*** Records to process ***

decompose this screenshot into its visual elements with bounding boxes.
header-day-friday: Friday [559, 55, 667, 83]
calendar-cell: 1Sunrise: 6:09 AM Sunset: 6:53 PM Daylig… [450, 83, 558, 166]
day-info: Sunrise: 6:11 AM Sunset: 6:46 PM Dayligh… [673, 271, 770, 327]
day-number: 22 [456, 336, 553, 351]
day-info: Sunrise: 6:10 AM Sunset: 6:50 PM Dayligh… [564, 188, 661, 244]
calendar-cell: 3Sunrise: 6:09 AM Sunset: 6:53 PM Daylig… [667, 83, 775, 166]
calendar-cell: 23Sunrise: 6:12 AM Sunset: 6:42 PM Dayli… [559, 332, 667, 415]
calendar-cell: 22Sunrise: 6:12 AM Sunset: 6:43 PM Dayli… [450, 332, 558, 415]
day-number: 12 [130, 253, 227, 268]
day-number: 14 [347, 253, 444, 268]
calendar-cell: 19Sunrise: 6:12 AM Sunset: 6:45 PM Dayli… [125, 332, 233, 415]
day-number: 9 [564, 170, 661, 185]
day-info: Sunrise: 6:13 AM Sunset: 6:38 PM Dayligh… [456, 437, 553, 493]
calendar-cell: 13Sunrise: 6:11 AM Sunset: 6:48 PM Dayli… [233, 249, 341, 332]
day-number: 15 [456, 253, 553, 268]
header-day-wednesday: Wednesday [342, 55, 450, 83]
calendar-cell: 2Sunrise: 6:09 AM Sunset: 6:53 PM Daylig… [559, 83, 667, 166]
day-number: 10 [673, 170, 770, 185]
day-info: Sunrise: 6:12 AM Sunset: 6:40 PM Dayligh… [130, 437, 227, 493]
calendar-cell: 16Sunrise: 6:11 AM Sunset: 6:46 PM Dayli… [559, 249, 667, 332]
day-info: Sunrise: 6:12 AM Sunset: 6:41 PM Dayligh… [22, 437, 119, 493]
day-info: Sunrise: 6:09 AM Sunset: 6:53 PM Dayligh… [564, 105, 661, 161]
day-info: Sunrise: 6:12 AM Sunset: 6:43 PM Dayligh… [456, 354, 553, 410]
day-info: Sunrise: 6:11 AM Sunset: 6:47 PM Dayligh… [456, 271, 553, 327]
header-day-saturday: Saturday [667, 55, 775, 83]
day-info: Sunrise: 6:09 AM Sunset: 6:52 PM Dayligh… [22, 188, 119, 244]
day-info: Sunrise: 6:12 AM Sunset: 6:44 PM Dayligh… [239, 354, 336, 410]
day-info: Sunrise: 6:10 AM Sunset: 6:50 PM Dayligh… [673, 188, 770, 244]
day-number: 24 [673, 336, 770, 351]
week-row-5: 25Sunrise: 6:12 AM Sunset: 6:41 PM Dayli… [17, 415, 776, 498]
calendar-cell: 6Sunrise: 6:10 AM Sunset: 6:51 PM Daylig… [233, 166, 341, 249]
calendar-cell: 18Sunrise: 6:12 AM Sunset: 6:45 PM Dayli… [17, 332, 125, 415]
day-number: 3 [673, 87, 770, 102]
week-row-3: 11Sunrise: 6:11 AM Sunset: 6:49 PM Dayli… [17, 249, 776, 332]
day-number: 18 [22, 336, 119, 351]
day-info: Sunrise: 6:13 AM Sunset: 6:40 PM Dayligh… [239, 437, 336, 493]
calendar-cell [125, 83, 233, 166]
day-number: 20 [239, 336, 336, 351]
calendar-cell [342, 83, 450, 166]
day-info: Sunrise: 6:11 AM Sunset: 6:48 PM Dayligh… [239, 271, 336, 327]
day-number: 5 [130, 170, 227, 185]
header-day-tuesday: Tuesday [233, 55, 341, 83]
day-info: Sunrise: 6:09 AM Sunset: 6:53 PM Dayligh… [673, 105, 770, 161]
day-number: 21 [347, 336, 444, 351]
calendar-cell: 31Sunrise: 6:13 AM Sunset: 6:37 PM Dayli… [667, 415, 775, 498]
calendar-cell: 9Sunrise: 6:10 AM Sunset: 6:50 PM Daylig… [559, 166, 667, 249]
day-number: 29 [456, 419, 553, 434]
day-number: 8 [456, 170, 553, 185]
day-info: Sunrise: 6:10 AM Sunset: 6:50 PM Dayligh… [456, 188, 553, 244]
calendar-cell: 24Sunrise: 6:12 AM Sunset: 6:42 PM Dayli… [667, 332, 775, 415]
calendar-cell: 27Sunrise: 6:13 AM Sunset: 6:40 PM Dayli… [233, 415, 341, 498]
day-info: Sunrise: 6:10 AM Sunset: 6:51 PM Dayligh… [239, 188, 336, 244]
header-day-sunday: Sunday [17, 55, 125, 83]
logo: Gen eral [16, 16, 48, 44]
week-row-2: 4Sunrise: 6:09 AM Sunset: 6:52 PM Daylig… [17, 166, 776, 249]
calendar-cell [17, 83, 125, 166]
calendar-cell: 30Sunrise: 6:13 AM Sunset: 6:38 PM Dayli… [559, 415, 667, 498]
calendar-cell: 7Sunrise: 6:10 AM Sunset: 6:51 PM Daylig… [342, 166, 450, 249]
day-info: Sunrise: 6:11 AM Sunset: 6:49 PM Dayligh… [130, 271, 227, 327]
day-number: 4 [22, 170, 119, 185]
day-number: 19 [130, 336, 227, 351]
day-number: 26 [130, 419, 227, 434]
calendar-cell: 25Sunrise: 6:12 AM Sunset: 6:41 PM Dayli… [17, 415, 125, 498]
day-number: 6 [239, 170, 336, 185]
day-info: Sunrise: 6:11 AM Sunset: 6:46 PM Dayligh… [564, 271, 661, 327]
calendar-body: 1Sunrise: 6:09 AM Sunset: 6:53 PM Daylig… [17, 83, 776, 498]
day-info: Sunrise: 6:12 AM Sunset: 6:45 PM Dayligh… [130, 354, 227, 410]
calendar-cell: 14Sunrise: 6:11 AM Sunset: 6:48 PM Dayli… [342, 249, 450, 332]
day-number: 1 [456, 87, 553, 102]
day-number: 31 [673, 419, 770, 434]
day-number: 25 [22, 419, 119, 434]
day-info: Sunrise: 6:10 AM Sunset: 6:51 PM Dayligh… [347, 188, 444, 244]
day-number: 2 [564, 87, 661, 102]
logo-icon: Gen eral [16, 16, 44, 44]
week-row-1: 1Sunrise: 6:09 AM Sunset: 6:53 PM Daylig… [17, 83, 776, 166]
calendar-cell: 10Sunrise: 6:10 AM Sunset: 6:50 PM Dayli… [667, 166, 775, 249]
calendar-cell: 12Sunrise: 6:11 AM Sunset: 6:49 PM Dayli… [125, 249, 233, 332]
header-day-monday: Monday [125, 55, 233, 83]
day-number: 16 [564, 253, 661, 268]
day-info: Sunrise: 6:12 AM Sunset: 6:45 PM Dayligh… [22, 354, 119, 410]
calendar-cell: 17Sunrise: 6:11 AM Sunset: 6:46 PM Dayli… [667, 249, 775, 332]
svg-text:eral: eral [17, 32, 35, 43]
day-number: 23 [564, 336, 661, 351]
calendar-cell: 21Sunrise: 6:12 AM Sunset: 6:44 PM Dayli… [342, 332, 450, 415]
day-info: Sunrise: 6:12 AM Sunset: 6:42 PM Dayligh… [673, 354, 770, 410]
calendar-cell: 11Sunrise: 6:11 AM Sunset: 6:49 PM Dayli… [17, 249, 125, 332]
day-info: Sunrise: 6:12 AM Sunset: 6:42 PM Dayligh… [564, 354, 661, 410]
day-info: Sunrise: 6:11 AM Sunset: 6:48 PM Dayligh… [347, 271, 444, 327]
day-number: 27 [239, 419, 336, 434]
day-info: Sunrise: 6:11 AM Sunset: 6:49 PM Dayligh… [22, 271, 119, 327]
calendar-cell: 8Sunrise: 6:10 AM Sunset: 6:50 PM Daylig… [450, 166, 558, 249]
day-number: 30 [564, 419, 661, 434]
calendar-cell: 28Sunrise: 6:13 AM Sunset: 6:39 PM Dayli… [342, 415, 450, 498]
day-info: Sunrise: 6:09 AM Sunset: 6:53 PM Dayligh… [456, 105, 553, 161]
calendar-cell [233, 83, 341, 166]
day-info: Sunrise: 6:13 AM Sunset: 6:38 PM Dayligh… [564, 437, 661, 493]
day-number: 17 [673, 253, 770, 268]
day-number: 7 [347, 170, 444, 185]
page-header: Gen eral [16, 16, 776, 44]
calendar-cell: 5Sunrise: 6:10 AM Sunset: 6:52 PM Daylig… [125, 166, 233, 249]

*** End of Records to process ***

**Task:** Answer with a single number, the count of lines in the data that contain "header".

**Solution to this problem:** 7